- "After my first visit to the shattered middle school, I am haunted by what I found in one office: hundreds of file folders containing student psychological examinations complete with social security numbers, addresses, and parent information. I sat and thumbed through them. Many contained detailed histories of physical and sexual abuse, stories of home lives so horrifying I still can't get them out of my head: sibling rape, torture, neglect that defies belief. The detailed reports explained emotional impairments, learning disabilities. There was another box full of IEPs. The dates revealed that many of these students are still in the school system somewhere. I found several of their faces in the 2007 yearbook.

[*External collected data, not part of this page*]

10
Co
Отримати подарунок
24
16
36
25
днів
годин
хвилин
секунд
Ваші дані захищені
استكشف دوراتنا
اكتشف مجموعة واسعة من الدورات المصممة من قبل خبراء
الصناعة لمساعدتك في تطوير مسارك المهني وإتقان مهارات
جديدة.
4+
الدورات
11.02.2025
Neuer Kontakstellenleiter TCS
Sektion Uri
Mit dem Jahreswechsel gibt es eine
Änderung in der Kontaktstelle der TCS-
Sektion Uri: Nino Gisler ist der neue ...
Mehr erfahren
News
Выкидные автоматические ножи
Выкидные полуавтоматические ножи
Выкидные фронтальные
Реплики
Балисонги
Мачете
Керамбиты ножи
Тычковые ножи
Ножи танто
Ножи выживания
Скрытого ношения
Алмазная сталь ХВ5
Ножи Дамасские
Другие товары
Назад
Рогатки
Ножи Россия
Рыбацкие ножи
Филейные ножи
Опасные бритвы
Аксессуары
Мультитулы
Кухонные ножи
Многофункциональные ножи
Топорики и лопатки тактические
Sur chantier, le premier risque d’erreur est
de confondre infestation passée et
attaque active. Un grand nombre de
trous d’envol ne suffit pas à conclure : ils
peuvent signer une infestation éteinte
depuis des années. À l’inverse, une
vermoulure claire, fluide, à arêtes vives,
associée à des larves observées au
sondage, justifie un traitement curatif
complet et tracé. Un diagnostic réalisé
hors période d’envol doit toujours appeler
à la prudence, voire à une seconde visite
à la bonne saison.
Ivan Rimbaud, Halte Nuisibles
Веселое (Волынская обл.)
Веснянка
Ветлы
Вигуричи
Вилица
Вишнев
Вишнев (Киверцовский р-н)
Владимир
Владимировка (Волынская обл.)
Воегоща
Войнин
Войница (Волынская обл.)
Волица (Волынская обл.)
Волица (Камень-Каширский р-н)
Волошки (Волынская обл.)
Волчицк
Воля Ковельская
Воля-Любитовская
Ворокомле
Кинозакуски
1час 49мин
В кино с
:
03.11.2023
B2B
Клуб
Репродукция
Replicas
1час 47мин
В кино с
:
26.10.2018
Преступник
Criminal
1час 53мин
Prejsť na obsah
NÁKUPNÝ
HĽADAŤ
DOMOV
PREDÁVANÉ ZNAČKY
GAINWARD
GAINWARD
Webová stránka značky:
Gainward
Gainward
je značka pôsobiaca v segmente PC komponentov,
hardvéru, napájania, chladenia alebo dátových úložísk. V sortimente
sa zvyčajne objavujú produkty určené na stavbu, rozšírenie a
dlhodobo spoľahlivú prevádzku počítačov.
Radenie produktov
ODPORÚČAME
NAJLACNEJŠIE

I spend the next few months trying to track down someone who cares. I send e-mails to the school's former principal, offering to go back and collect these records for her or destroy them. She never responds. I call my mom, a retired special education teacher and erstwhile administrator to determine the extent of malfeasance. Then I call the school district's legal department and leave voice mails warning them of the liability of this gross violation of student privacy. I never receive a response. I track down the school psychologist to some address in Troy. Nothing. It turns out a daily newspaper reported abandoned records like these within many of the 33 schools closed in 2007 and the district did nothing. No one is responsible. Someone else was supposed to destroy them. The company that had been paid to secure the school never did its job."
2 comments:
That is truly horrifying. I suppose I never thought about what happens to records like those when a school (or other business) closes.
I interrupted my husband's football to read him this story. He used to volunteer in an urban school. He said, "You should send this to Fox."